Interestingly, the monomeric form of F2 (prior to disulfide bonding) showed antimicrobial activity similar to that of the dimeric form. This observation suggests that the monomeric F2 can spontaneously form dimers under physiological conditions, which we confirmed using HPLC analysis after incubation in MIC buffer (Figure 7). This ability to dimerize in situ emphasizes F2’s therapeutic potential, allowing for simpler administration and potentially lower manufacturing costs.

A distinctive feature of F2, compared to the parent rattusin peptide, is its mechanism of action. Unlike rattusin, which disrupts bacterial membranes, F2 targets bacterial DNA directly. This mechanism was elucidated through fluorescence assays and DNA retardation experiments, which demonstrated that the F2 dimer binds to DNA effectively, inhibiting bacterial function at a fundamental level. This mode of action is particularly advantageous, as it reduces the likelihood of bacteria developing resistance, a common drawback of traditional antibiotics, which typically target membrane integrity or protein synthesis.

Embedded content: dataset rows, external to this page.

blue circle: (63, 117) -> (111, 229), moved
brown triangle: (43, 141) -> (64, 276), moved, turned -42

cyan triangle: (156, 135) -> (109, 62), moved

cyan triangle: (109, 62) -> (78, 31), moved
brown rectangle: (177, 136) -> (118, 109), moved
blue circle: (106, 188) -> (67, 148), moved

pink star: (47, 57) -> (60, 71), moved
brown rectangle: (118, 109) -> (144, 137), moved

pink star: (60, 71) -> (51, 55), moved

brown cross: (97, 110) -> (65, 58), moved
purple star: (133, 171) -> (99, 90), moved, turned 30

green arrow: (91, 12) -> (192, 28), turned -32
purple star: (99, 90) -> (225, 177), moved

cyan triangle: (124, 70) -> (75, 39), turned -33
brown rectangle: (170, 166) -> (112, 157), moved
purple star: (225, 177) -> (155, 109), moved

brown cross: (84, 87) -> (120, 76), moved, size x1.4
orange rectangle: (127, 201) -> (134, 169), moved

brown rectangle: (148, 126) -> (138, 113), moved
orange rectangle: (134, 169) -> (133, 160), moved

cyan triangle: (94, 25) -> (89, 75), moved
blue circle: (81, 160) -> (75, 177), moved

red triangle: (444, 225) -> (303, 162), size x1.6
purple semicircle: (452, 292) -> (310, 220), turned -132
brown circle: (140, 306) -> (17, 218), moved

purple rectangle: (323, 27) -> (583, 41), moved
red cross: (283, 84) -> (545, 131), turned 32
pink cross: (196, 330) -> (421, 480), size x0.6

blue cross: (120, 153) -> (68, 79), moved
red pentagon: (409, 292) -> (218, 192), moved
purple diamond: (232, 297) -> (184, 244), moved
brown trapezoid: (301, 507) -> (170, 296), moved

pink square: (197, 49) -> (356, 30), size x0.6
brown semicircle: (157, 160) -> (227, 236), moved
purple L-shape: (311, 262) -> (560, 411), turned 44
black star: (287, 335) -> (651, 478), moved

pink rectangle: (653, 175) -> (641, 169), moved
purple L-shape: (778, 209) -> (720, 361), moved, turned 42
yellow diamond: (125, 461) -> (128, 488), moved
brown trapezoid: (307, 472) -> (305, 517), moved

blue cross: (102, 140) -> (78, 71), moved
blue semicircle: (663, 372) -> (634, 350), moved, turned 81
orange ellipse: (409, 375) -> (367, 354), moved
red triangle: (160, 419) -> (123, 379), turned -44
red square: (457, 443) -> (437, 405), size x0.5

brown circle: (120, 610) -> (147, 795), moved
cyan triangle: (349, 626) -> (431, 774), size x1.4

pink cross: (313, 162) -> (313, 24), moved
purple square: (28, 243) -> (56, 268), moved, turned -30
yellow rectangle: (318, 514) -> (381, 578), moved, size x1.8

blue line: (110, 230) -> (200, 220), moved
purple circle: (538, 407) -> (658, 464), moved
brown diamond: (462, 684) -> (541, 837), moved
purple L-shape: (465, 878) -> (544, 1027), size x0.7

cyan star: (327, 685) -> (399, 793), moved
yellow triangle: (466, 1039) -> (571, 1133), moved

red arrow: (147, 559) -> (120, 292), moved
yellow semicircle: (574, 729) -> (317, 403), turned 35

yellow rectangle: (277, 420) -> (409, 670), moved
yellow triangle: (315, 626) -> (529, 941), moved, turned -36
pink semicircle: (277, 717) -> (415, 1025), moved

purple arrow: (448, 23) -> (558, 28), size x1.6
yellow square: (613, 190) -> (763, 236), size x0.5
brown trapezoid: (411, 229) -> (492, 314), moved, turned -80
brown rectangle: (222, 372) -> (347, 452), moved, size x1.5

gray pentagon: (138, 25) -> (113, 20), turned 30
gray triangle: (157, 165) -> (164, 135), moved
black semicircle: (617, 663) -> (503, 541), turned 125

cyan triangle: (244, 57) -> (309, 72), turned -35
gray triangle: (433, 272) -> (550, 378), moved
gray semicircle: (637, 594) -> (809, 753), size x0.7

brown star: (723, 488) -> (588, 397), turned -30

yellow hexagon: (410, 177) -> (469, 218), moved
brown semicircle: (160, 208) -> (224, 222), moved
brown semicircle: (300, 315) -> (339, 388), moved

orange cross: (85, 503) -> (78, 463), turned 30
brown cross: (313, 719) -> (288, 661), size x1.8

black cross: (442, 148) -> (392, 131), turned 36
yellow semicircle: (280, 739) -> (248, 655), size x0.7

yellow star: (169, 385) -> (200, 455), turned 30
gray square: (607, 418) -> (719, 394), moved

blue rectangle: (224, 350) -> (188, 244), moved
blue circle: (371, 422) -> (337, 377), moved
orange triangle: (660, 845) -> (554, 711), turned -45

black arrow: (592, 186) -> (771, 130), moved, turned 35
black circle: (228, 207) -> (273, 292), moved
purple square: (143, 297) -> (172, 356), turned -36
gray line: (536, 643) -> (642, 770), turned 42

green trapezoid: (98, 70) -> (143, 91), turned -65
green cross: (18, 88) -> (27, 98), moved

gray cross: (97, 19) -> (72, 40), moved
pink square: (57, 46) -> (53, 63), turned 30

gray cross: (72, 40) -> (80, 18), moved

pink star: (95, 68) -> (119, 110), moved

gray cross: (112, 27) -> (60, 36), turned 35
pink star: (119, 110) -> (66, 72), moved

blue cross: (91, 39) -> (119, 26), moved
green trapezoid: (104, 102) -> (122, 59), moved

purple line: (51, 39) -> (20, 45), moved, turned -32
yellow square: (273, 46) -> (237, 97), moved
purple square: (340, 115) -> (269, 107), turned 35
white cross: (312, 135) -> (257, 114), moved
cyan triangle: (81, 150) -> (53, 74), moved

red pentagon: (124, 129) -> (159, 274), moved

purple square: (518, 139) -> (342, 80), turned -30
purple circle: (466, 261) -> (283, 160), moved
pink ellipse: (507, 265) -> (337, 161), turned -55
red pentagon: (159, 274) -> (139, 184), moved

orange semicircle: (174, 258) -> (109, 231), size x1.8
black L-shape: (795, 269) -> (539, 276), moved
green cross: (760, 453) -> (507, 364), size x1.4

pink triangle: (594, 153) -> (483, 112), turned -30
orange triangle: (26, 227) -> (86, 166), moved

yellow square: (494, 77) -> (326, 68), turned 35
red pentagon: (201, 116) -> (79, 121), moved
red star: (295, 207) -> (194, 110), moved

Moreover, the F2 dimer exhibited remarkably low cytotoxicity toward mammalian cells, as evidenced by hemolysis and MTT assays. It showed negligible hemolytic activity and did not affect cell viability at concentrations significantly higher than its MIC against bacteria. This selective toxicity, combined with its potent antimicrobial activity, positions the F2 dimer as an excellent candidate for further development into a new class of peptide-based antibiotics.

5. Conclusions

The findings from this study underscore the potential of designing shorter AMPs that not only retain but enhance the desirable properties of naturally occurring peptides. The F2 fragment, in particular, emerges as a compelling lead compound for new antibiotic development due to its effective DNA-binding capability and low mammalian cytotoxicity. These characteristics suggest that F2 and peptides like it could serve as foundational structures for the synthesis of new drugs aimed at combating antibiotic-resistant bacteria through mechanisms that differ fundamentally from those of current antibiotics. Future work will focus on optimizing the synthesis of F2 and similar peptides, expanding the range of bacteria against which these peptides are effective, and further delineating their safety profiles in clinical settings. The goal is to develop a new class of AMP-based antibiotics that leverage the unique properties of peptides like F2—targeting bacterial DNA and exhibiting minimal side effects—to provide a potent, safe, and economically viable alternative to traditional antibiotics.